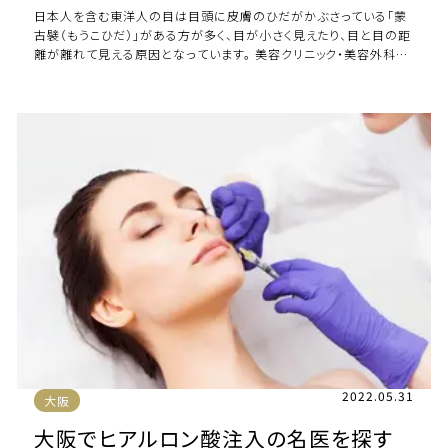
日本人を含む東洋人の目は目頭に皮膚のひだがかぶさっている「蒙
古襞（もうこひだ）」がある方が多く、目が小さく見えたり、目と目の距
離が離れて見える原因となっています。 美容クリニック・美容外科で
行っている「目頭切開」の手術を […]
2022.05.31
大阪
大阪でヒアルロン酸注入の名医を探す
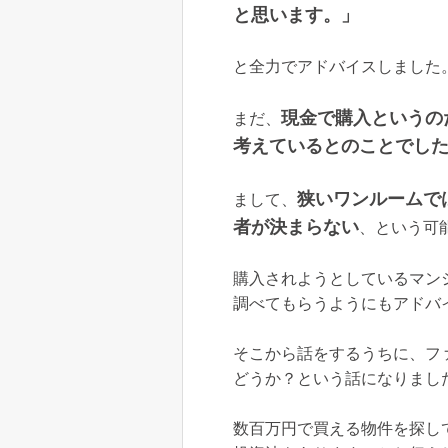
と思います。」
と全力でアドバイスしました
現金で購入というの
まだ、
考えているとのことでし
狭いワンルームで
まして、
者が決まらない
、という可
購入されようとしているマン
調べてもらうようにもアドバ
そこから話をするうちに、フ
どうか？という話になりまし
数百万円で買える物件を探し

★ ★ ★

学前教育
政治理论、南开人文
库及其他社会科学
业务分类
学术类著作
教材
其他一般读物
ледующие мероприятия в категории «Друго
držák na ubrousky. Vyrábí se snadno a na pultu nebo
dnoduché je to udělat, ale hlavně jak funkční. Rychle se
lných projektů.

★ ★ ★

## Exercise
What you return must be an exact retyping of the lines above starting at the line with "dnoduché je to" and ending at the line with "lných projektů.", and nothing besides.

## The answer
dnoduché je to udělat, ale hlavně jak funkční. Rychle se
lných projektů.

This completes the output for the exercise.